Department of Machine Learning
Artificial intelligence and machine learning algorithms have witnessed tremendous growth as powerful data analytics technologies, however, despite the potentials their role in medicine and oncology has been underwhelming.
In partnership with the research and clinical teams at Moffitt Cancer Center, this pioneering department will leverage the rich oncology data resources to develop new technologies to accelerate cancer discovery and improve clinical care.

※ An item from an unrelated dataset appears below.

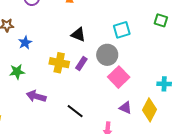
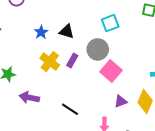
blue star: (25, 43) -> (41, 32), moved
yellow cross: (59, 63) -> (50, 62), turned 30
purple triangle: (126, 108) -> (121, 101), turned -40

The department focuses on machine/deep learning (ML/DL) application in information retrieval and annotation with natural language processing (NLP), outcomes and decision-making research, ML-aided digital pathology, ML-guided translational oncology (drug discovery and repurposing), among other areas.
Mission:
To design, develop, and translate state-of-the-art patient-centered machine and deep learning algorithms for oncology.
Vision:
To transform personalized cancer care and accelerate scientific discovery in cancer research with machine/deep learning
Values:
Patient-centered machine/deep learning for cancer care and research
Unbiased, generalizable, and interpretable machine/deep learning algorithms
Translate machine/deep learning findings into the clinic to improve cancer care and research
Faculty
Issam El Naqa, PhD - Chair/Senior Member
Dr. El Naqa is a renowned leader in the field of data science with formal training in electrical engineering, computer science, biology and medical physics. Dr. El Naqa’s research focuses on developing large-scale data mining methods to identify biomarkers of response to chemoradiotherapy, multimodality image-guided targeted and adaptive radiotherapy, and radiobiology-based treatment outcome modeling.
Joseph (Ross) Mitchell, PhD - AI Officer, Senior Member
Dr. Mitchell drives the development of digital tools and technologies that leverage artificial intelligence (AI) to improve the efficiency and/or quality of cancer care delivery at Moffitt. He is responsible for identifying clinical and business use cases for predictive analytics using machine learning and other advanced technologies, overseeing the development of algorithms, and partnering with clinical, business and technology leaders to deploy AI-enabled tools around the center.
Yoga Balagurunathan, PhD - Assistant Member
Dr. Balagurunathan’s research is focused on understanding the physiology of the tumor and its relationship to the underlying genome. His interests include data integration from various modalities (radiology, pathology, genome) to improve clinical decision support, His diseasefoci are prostate cancer, lung cancer and B-cell lymphomas.